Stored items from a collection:

* * * *

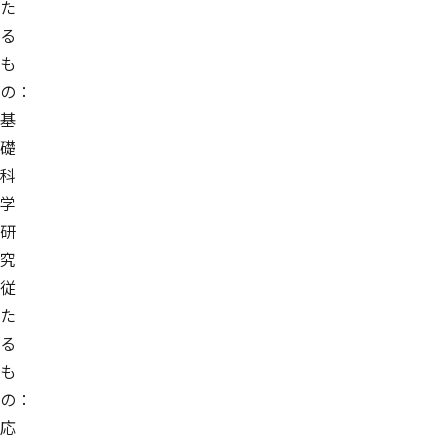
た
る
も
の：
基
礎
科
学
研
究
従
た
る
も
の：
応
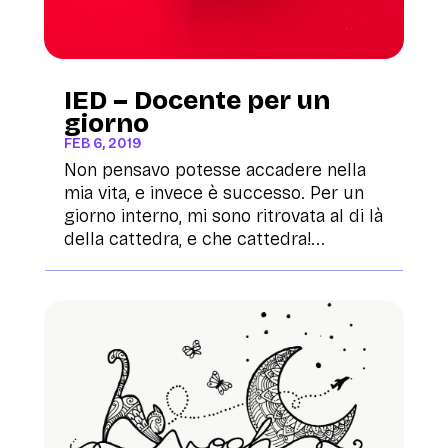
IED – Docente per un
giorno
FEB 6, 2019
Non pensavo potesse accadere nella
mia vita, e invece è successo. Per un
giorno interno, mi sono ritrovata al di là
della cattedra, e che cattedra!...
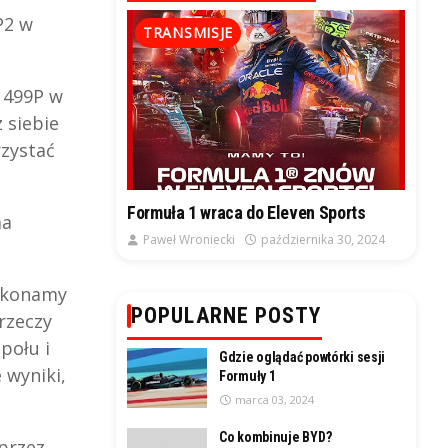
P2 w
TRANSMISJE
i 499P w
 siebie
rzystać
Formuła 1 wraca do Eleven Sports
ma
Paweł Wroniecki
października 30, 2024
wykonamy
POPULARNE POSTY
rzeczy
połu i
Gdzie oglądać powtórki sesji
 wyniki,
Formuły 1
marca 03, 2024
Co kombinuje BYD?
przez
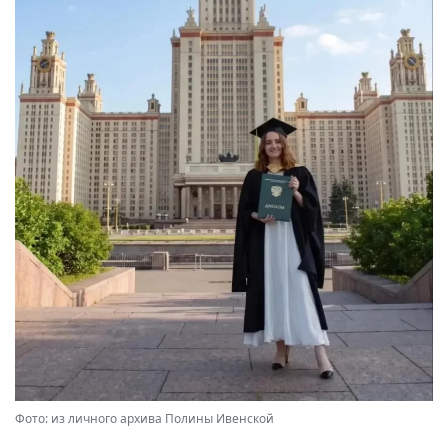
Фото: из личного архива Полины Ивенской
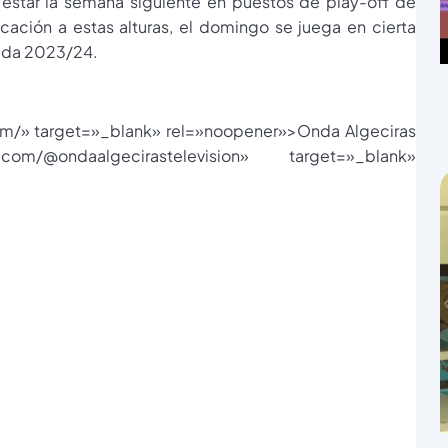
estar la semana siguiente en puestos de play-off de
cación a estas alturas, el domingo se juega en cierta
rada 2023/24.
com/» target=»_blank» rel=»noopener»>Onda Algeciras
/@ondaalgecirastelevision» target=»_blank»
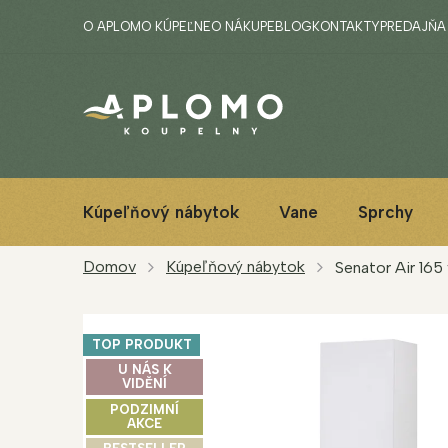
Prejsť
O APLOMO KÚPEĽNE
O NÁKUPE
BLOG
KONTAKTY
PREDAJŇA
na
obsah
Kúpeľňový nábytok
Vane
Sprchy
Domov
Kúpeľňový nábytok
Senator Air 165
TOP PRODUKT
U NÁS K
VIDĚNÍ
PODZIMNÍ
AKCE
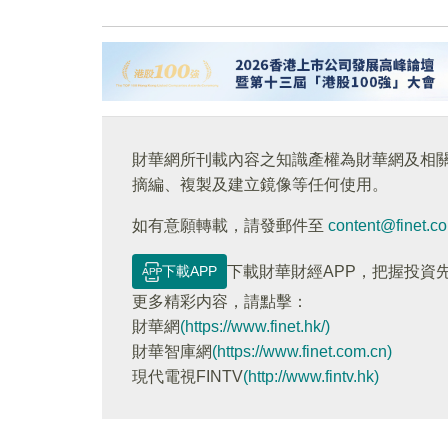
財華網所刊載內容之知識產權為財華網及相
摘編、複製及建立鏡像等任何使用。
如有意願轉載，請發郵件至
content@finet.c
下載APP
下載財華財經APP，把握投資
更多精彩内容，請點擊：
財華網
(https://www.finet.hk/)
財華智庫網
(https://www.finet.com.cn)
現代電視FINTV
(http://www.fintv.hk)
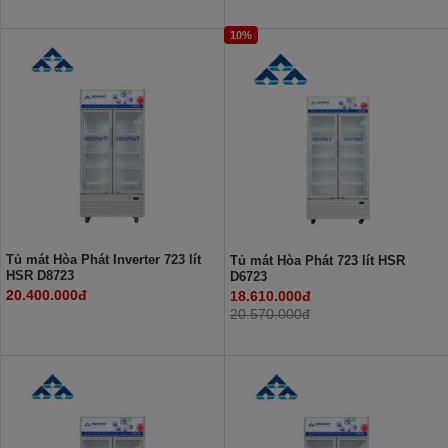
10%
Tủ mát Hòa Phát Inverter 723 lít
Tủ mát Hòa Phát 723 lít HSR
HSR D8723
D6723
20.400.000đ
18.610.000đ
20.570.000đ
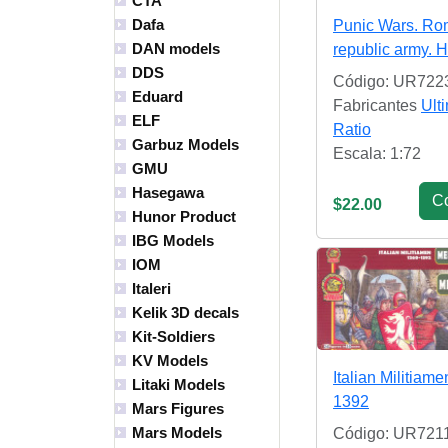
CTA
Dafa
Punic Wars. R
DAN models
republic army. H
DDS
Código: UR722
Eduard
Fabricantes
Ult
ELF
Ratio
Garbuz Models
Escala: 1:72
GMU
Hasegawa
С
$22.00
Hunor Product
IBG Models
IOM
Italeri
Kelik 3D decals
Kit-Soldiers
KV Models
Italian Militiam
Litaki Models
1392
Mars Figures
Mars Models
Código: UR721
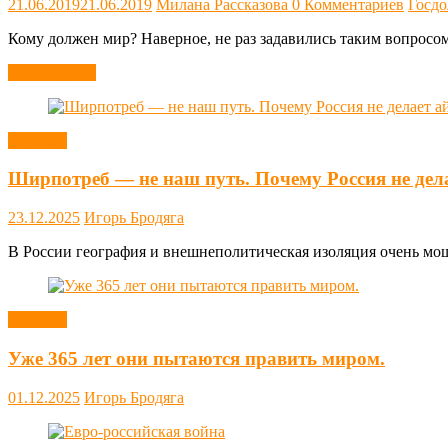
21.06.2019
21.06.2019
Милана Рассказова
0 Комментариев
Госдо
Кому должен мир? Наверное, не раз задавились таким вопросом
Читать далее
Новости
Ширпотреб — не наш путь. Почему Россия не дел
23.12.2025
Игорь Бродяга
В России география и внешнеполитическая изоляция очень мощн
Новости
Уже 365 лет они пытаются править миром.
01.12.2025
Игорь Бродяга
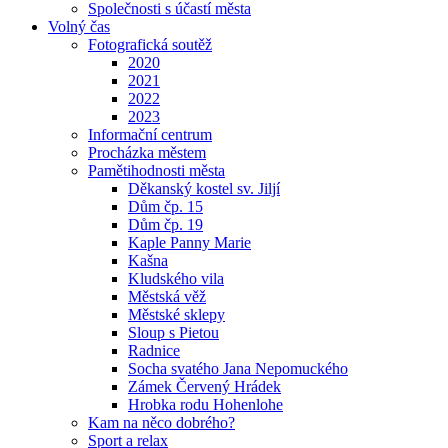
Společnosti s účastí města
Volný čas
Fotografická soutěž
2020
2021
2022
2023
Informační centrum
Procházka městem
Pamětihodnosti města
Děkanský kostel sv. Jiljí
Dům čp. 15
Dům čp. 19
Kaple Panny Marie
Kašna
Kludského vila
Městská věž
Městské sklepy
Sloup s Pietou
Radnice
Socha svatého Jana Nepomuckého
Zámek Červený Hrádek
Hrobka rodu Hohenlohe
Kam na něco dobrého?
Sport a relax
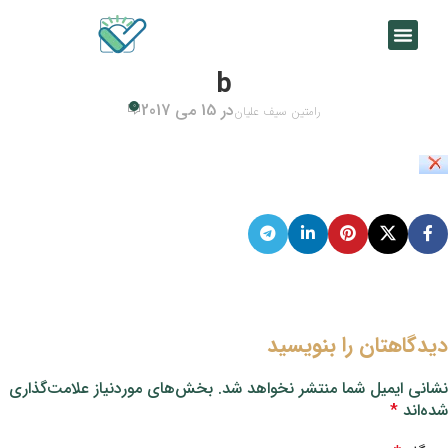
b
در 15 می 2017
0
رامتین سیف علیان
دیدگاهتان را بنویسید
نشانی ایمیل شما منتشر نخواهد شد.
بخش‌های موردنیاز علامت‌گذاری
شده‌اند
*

* * * *

Every line above that includes the word "giorno" must appear in the answer.

giorno
giorno interno, mi sono ritrovata al di là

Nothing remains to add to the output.